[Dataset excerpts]
◇ ◇ ◇ ◇

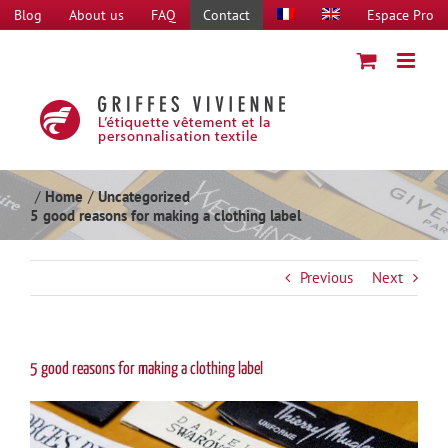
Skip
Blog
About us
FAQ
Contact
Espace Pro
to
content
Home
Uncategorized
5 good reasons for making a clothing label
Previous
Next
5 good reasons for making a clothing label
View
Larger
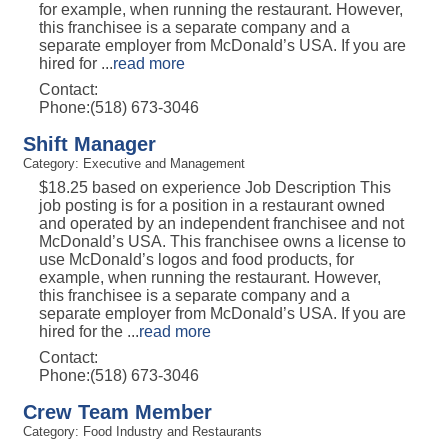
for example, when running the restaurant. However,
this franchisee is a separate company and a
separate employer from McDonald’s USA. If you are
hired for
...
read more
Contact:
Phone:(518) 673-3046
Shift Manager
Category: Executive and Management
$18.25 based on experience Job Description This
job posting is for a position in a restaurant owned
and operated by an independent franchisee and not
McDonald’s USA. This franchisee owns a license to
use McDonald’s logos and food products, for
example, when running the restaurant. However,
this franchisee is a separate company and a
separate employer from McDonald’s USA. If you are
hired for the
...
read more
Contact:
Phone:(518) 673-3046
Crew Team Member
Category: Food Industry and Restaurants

◇ ◇ ◇ ◇

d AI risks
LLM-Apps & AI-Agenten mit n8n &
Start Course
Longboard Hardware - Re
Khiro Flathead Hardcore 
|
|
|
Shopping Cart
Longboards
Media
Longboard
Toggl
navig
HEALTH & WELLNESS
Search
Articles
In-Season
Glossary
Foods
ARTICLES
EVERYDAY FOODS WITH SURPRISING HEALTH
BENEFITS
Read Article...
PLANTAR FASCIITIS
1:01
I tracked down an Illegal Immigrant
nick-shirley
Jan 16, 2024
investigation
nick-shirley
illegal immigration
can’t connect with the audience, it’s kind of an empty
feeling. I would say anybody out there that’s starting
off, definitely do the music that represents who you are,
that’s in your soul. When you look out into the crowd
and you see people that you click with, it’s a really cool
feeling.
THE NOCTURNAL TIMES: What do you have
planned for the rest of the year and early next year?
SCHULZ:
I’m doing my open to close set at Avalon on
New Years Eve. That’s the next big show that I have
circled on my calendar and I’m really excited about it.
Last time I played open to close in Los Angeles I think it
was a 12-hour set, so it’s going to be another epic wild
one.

◇ ◇ ◇ ◇

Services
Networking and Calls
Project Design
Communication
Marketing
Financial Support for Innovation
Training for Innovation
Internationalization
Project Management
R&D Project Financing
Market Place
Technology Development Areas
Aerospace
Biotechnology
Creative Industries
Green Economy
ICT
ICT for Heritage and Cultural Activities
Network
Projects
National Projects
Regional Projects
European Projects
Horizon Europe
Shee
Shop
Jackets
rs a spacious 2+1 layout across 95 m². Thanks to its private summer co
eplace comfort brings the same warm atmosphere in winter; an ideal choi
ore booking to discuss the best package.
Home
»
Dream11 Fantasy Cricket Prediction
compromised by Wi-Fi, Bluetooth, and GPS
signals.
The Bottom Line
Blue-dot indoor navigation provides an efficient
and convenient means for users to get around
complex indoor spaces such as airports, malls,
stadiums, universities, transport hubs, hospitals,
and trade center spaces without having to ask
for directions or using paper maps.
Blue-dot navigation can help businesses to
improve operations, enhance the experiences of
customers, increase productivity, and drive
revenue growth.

◇ ◇ ◇ ◇

ACTIVITY: Above this instruction are the records; retype exactly the lines from the one containing "ore booking to discuss the best package." up to and including the one containing "revenue growth.".

TASK ANSWER:
ore booking to discuss the best package.
Home
»
Dream11 Fantasy Cricket Prediction
compromised by Wi-Fi, Bluetooth, and GPS
signals.
The Bottom Line
Blue-dot indoor navigation provides an efficient
and convenient means for users to get around
complex indoor spaces such as airports, malls,
stadiums, universities, transport hubs, hospitals,
and trade center spaces without having to ask
for directions or using paper maps.
Blue-dot navigation can help businesses to
improve operations, enhance the experiences of
customers, increase productivity, and drive
revenue growth.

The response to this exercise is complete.